Once it is established that the judgment rendered against the appellant husband was void, the only valid judgment remaining was against the appellant wife. It is well established in Florida law that property held as a tenancy by the entireties cannot be made available to answer for the judgment debts of one of the tenants individually. France v. Hart, Fla.App. 1964, 170 So. 2d 52; Crawford v. United States Fidelity & Guaranty Co., Fla.App. 1962, 139 So. 2d 500; Winters v. Parks, Fla. 1956, 91 So. 2d 649; Meyer v. Faust, Fla. 1955, 83 So. 2d 847; Hunt v. Covington, 145 Fla. 706, 200 So. 76.
Appellees, as purchasers of the property at a judicial sale, are generally subject to the doctrine of caveat emptor. As such, the purchaser at a sheriff's sale acquires only just such interest as the debtor may have in the land. Bradley v. Forbs, 116 Fla. 350, 156 So. 716; Gracy v. Fielding, 71 Fla. 1, 70 So. 625. As was previously noted, the interest of the judgment debtor herein, the appellant wife, was an estate by the entireties and not capable of being the object of satisfaction for the debt of one of the tenants alone. Thus, the interest of the judgment debtor could not pass by the sale. Moreover, a judicial sale made under a void decree, as where there are fatal jurisdictional defects, confers no title on the purchaser at the sale. 50 C.J.S. Judicial Sales § 41; 47 Am.Jur.2d, Judicial Sales § 261.

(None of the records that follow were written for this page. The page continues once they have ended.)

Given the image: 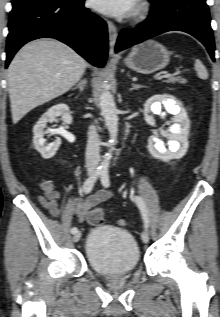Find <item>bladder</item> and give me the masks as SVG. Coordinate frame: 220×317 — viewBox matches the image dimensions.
<instances>
[{
    "instance_id": "bladder-1",
    "label": "bladder",
    "mask_w": 220,
    "mask_h": 317,
    "mask_svg": "<svg viewBox=\"0 0 220 317\" xmlns=\"http://www.w3.org/2000/svg\"><path fill=\"white\" fill-rule=\"evenodd\" d=\"M84 250L88 266L102 275L129 274L140 262L135 238L122 228H93L87 235Z\"/></svg>"
}]
</instances>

Therefore, the order of the trial judge, dismissing appellants' amended complaint to set aside the sheriff's sale with prejudice was erroneous and must be reversed. Accordingly, the order dismissing appellants' complaint with prejudice is hereby reversed and remanded with directions to reinstate the cause and hold such further proceedings as are necessary, in conformity with this opinion. The denial by the trial judge of appellees' motion to strike is hereby affirmed.
Affirmed in part and reversed in part and remanded with directions.